# MKIV Jetta fog light question



## eurolicious (May 13, 2009)

So I have had this 2002 Jetta GLS and the fog lights have never worked. I have had three different sets of headlights on the car one eBay aftermarket set that came on the car when I bought I and two sets of e-codes I installed myself. My car is fully loaded and it should've had fogs so I am wondering if is there a particular fuse or relay for the dogs on these cars (I looked and couldn't find one, I also have pulled all of my fuses and they are all okay). I thought that perhaps my US spec switch was malfunctioning (fog light portion), so i purchased an euro switch and still nothing. Bulbs are brand new and the e-codes are maybe 10 months old. 

Car in question:










Thanks in advance :beer:


Sent from my toolbox using pliers and a screwdriver.


----------



## dennisgli (May 17, 2003)

Yes, there should be two fuses and a relay.

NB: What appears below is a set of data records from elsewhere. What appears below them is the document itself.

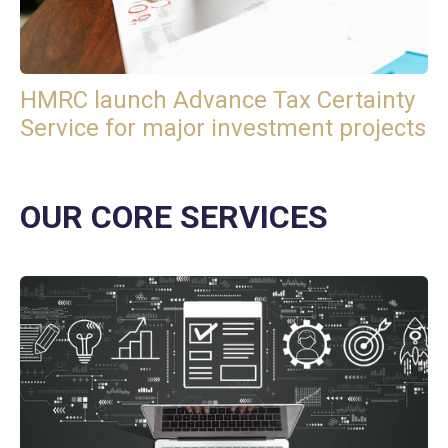
HMRC launch Advance Tax Certainty
Service for major investment projects
OUR CORE SERVICES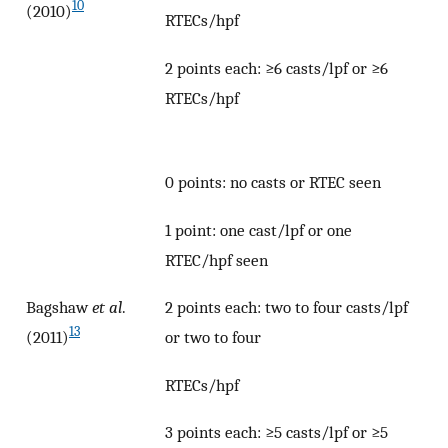
10
(2010)
RTECs/hpf
2 points each: ≥6 casts/lpf or ≥6
RTECs/hpf
0 points: no casts or RTEC seen
1 point: one cast/lpf or one
RTEC/hpf seen
Bagshaw
et al
.
2 points each: two to four casts/lpf
13
(2011)
or two to four
RTECs/hpf
3 points each: ≥5 casts/lpf or ≥5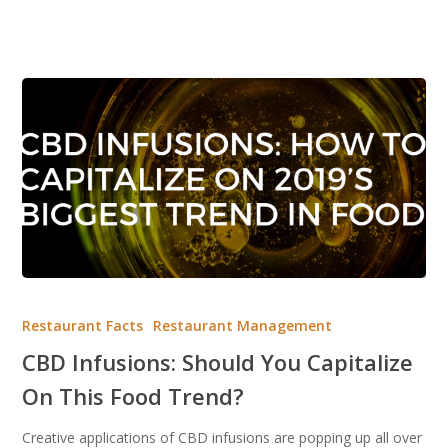
CBD
Infusions:
Restaurant Facts
Restaurant Management
Should
CBD Infusions: Should You Capitalize
You
On This Food Trend?
Capitalize
On
Creative applications of CBD infusions are popping up all over
This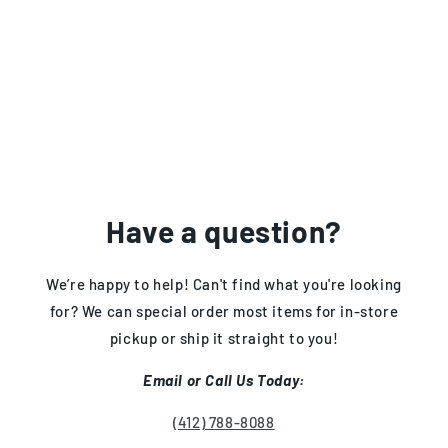
Have a question?
We’re happy to help! Can't find what you're looking
for? We can special order most items for in-store
pickup or ship it straight to you!
Email or Call Us Today:
(412) 788-8088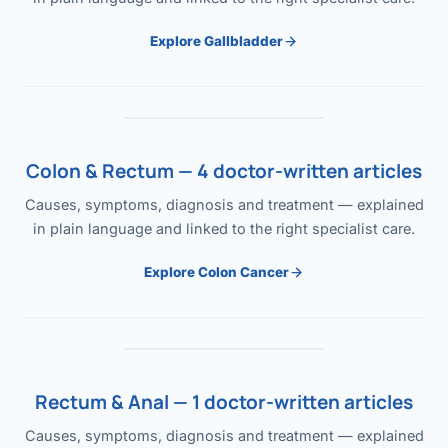
Explore Gallbladder
Colon & Rectum — 4 doctor-written articles
Causes, symptoms, diagnosis and treatment — explained
in plain language and linked to the right specialist care.
Explore Colon Cancer
Rectum & Anal — 1 doctor-written articles
Causes, symptoms, diagnosis and treatment — explained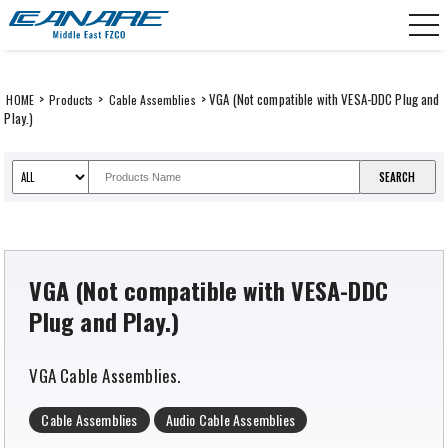
Skip
CANARE Middle East FZCO
to
content
>
>
> VGA (Not compatible with VESA-DDC Plug and
HOME
Products
Cable Assemblies
Play.)
VGA (Not compatible with VESA-DDC
Plug and Play.)
VGA Cable Assemblies.
Cable Assemblies
Audio Cable Assemblies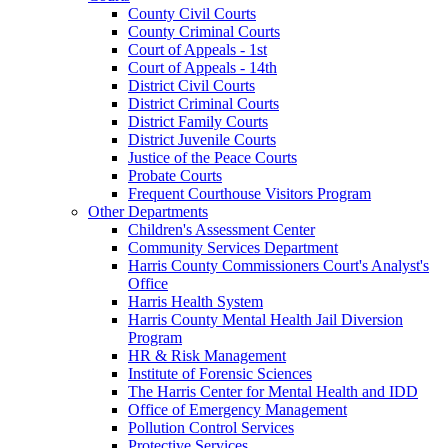
County Civil Courts
County Criminal Courts
Court of Appeals - 1st
Court of Appeals - 14th
District Civil Courts
District Criminal Courts
District Family Courts
District Juvenile Courts
Justice of the Peace Courts
Probate Courts
Frequent Courthouse Visitors Program
Other Departments
Children's Assessment Center
Community Services Department
Harris County Commissioners Court's Analyst's
Office
Harris Health System
Harris County Mental Health Jail Diversion
Program
HR & Risk Management
Institute of Forensic Sciences
The Harris Center for Mental Health and IDD
Office of Emergency Management
Pollution Control Services
Protective Services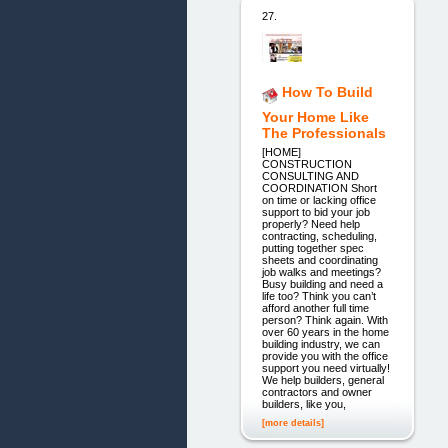
27.
How To Build
Your Home Like
The Professionals
[HOME]
CONSTRUCTION
CONSULTING AND
COORDINATION Short
on time or lacking office
support to bid your job
properly? Need help
contracting, scheduling,
putting together spec
sheets and coordinating
job walks and meetings?
Busy building and need a
life too? Think you can’t
afford another full time
person? Think again. With
over 60 years in the home
building industry, we can
provide you with the office
support you need virtually!
We help builders, general
contractors and owner
builders, like you,
[more details]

Let's start with this - does the fog light on the switch light when you turn the fogs on?

Then, does the relay click when you turn the headlights on and switch back and forth from low beams to high beams?


----------



## eurolicious (May 13, 2009)

dennisgli said:


> Yes, there should be two fuses and a relay.
> 
> Let's start with this - does the fog light on the switch light when you turn the fogs on?
> 
> Then, does the relay click when you turn the headlights on and switch back and forth from low beams to high beams?


The foglight indicator does turn on on the headlight switch:










Now as far as the clicking I'll check and listen for it. Is the relay located under the hood in that black box? 


Thank you very much!!! :beer:


----------



## dennisgli (May 17, 2003)

No. the relay is under the dash.

Golf/Jetta IV Relay List


----------



## eurolicious (May 13, 2009)

dennisgli said:


> No. the relay is under the dash.
> 
> Golf/Jetta IV Relay List


Awesome!!! I'll get on it tonight. I really appreciate your help!!


----------